Well after I'd visited the museum, the abbey and church plus had a walk around it was almost time to catch the train, which only runs every four hours or something silly. I could have caught the bus back, but I fancied the train trip for some different scenery than I saw on the way there. Also I overheard on the bus there someone say that the bus back is often very crowded, as it was on the way there, and didn't fancy having to stand for the ~2 hour journey.

Also I had large breakfasts in the hotel so wasn't eating anything from the morning until the evening.


----------



## danny la rouge (Oct 15, 2011)

Bungle73 said:


> Well after I'd visited the museum, the abbey and church plus had a walk around it was almost time to catch the train, which only runs every four hours or something silly. I could have caught the bus back, but I fancied the train trip for some different scenery than I saw on the way there. Also I overheard on the bus there someone say that the bus back is often very crowded, as it was on the way there, and didn't fancy having to stand for the ~2 hour journey.
> 
> Also I had large breakfasts in the hotel so wasn't eating anything from the morning until the evening.


Lightweight.  

The train sounds great, btw.  I saw where it ran over the moors.  Must have been beautiful.


----------



## Fuchs66 (Oct 15, 2011)

Used to spend lots of time up on the moors as a kid, catching adders, finding unexploded shells and falling into hidden swamps.


----------



## Bungle73 (Oct 15, 2011)

danny la rouge said:


> Lightweight.
> 
> The train sounds great, btw. I saw where it ran over the moors. Must have been beautiful.


Yep.  Saw some great stuff like Rosebury Topping.

There's a website all about the line here: http://www.eskvalleyrailway.co.uk/


----------



## sim667 (Oct 17, 2011)

Fuchs66 said:


> Dont just visit Whitby though, get away from the town and head off to Robin Hood's Bay it's a lot nicer.



I do love whitby, but ill agree robin hoods bay is beautiful/


----------



## Bingo (Jan 16, 2012)

Hoping to make it up here with my lass in a couple of weeks, don't spose anyone can recommend a good bnb/ little hotel?


----------



## editor (Jan 16, 2012)

Bingo said:


> Hoping to make it up here with my lass in a couple of weeks, don't spose anyone can recommend a good bnb/ little hotel?


We stayed at La Rosa. It's a bit groovy-hipster, but fun.
http://larosa.co.uk/hotel/index.html


----------



## Bingo (Jan 16, 2012)

Yeah seen it, always wanted to rent top deck out with mates, not sure if I can afford 2 nights there tho! Spotted these two 

www.the-black-horse.com

www.sandersyard.co.uk


----------



## Bingo (Jan 16, 2012)

Does la Rosa have a little tea room as well? Might just pop in for a brew if so


----------



## Cribynkle (Jan 16, 2012)

Bingo said:


> Hoping to make it up here with my lass in a couple of weeks, don't spose anyone can recommend a good bnb/ little hotel?

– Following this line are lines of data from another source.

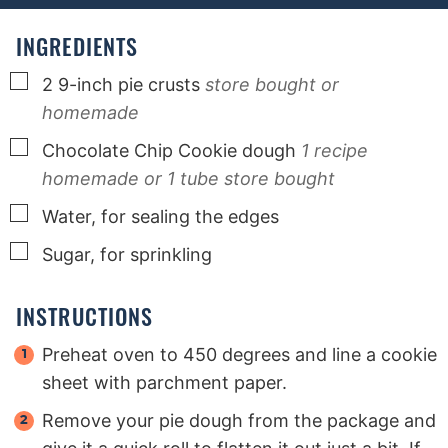
e
e
e
s
s
s
INGREDIENTS
▢
2
9-inch pie crusts
store bought or
homemade
▢
Chocolate Chip Cookie dough
1 recipe
homemade or 1 tube store bought
▢
Water, for sealing the edges
▢
Sugar, for sprinkling
INSTRUCTIONS
Preheat oven to 450 degrees and line a cookie
sheet with parchment paper.
Remove your pie dough from the package and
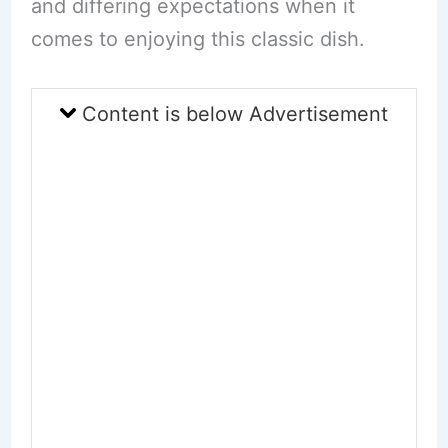
and differing expectations when it
comes to enjoying this classic dish.
Content is below Advertisement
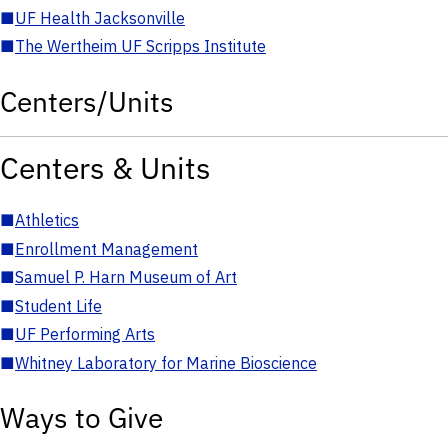
■
UF Health Jacksonville
■
The Wertheim UF Scripps Institute
Centers/Units
Centers & Units
■
Athletics
■
Enrollment Management
■
Samuel P. Harn Museum of Art
■
Student Life
■
UF Performing Arts
■
Whitney Laboratory for Marine Bioscience
Ways to Give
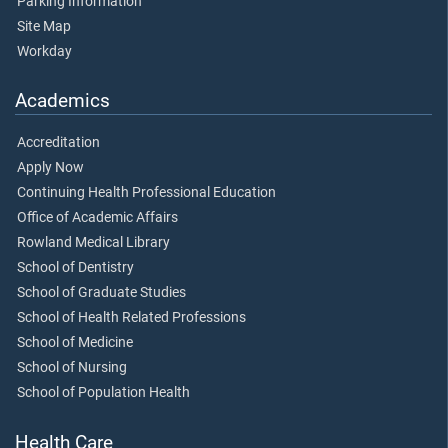
Parking Information
Site Map
Workday
Academics
Accreditation
Apply Now
Continuing Health Professional Education
Office of Academic Affairs
Rowland Medical Library
School of Dentistry
School of Graduate Studies
School of Health Related Professions
School of Medicine
School of Nursing
School of Population Health
Health Care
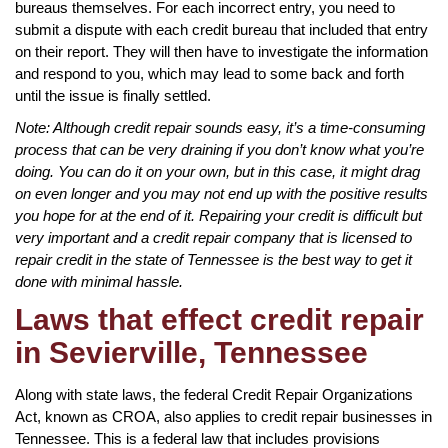
bureaus themselves. For each incorrect entry, you need to
submit a dispute with each credit bureau that included that entry
on their report. They will then have to investigate the information
and respond to you, which may lead to some back and forth
until the issue is finally settled.
Note: Although credit repair sounds easy, it’s a time-consuming
process that can be very draining if you don’t know what you’re
doing. You can do it on your own, but in this case, it might drag
on even longer and you may not end up with the positive results
you hope for at the end of it. Repairing your credit is difficult but
very important and a credit repair company that is licensed to
repair credit in the state of Tennessee is the best way to get it
done with minimal hassle.
Laws that effect credit repair
in Sevierville, Tennessee
Along with state laws, the federal Credit Repair Organizations
Act, known as CROA, also applies to credit repair businesses in
Tennessee. This is a federal law that includes provisions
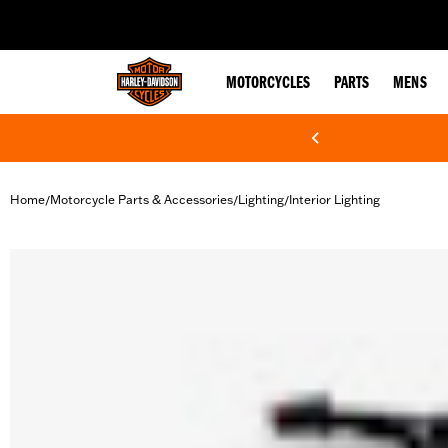
web accessibility
MOTORCYCLES
PARTS
MENS
Home
Motorcycle Parts & Accessories
Lighting
Interior Lighting
/
/
/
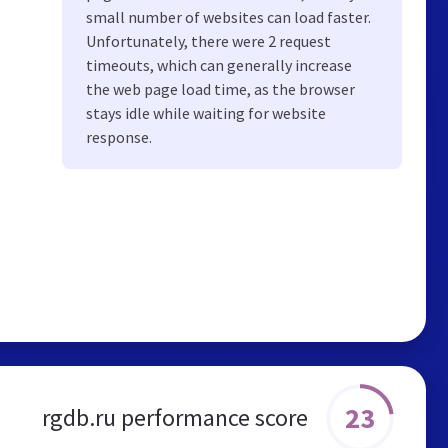
small number of websites can load faster.
Unfortunately, there were 2 request
timeouts, which can generally increase
the web page load time, as the browser
stays idle while waiting for website
response.
23
rgdb.ru performance score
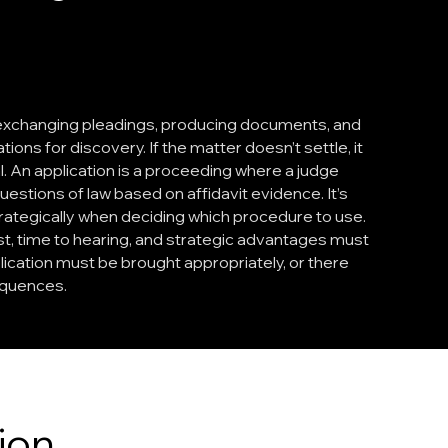
 exchanging pleadings, producing documents, and
ons for discovery. If the matter doesn’t settle, it
ial. An application is a proceeding where a judge
estions of law based on affidavit evidence. It’s
strategically when deciding which procedure to use.
t, time to hearing, and strategic advantages must
ication must be brought appropriately, or there
quences.
ion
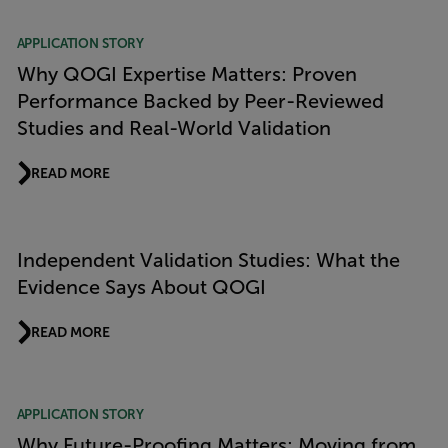
APPLICATION STORY
Why QOGI Expertise Matters: Proven
Performance Backed by Peer-Reviewed
Studies and Real-World Validation
READ MORE
Independent Validation Studies: What the
Evidence Says About QOGI
READ MORE
APPLICATION STORY
Why Future-Proofing Matters: Moving from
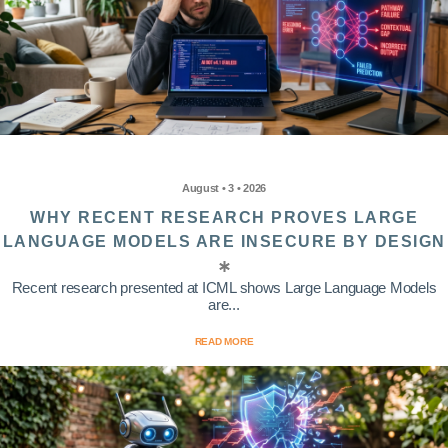
August • 3 • 2026
WHY RECENT RESEARCH PROVES LARGE
LANGUAGE MODELS ARE INSECURE BY DESIGN
Recent research presented at ICML shows Large Language Models
are...
READ MORE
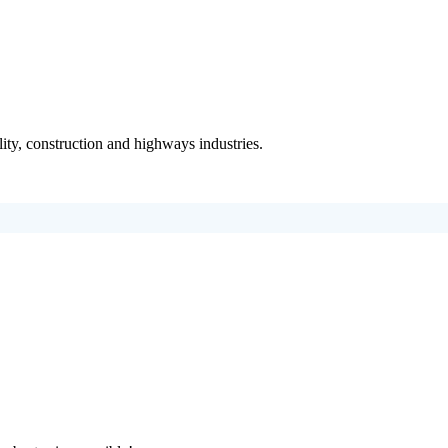
ity, construction and highways industries.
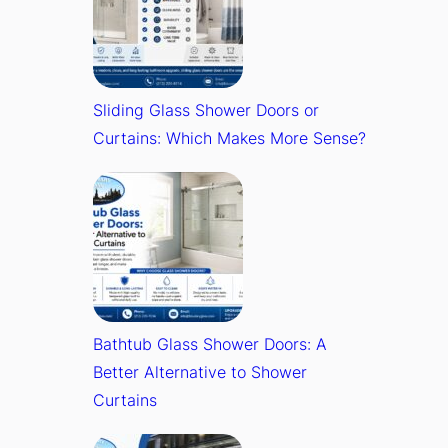
Sliding Glass Shower Doors or
Curtains: Which Makes More Sense?
Bathtub Glass Shower Doors: A
Better Alternative to Shower
Curtains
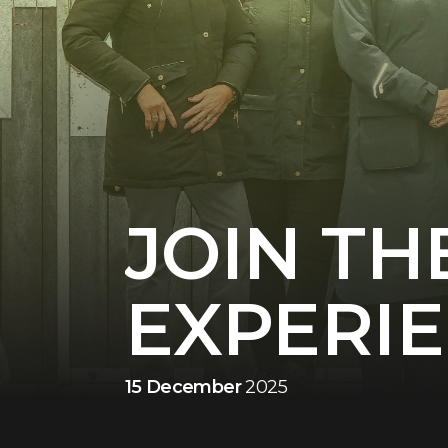
JOIN TH
EXPERI
15 December
2025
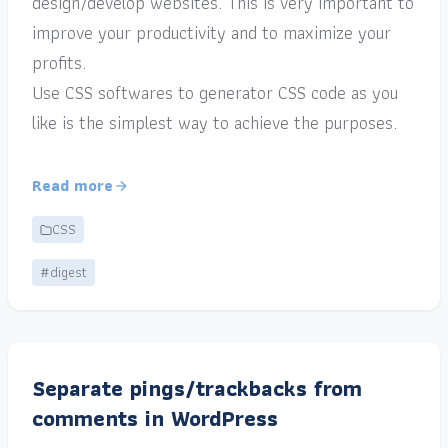
design/develop websites. This is very important to
improve your productivity and to maximize your
profits.
Use CSS softwares to generator CSS code as you
like is the simplest way to achieve the purposes.
Read more
CSS
#digest
Separate pings/trackbacks from
comments in WordPress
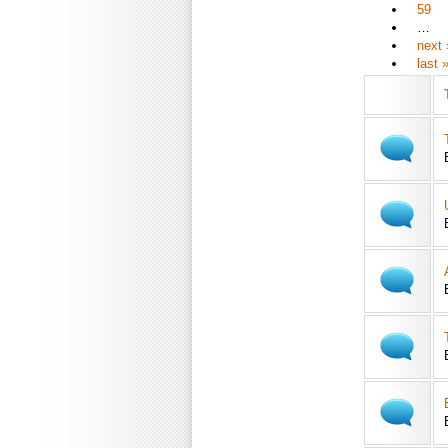
59
…
next 
last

I stayed at The Locker in Robin Hood's bay when I was over that way last year. Not Whitby but about a 10 minute taxi ride or a cliff top walk and it's an amazing place to stay


----------



## editor (Jan 16, 2012)

Bingo said:


> Does la Rosa have a little tea room as well? Might just pop in for a brew if so


They do indeed.


----------



## StoneRoad (Jan 16, 2012)

try these people :
http://www.whitby-cottages.net/
I've been to Whitby many, many times - some of the best fish & chips, and had quite a few trips out to the bell buoy / Sandsend on the old lifeboat.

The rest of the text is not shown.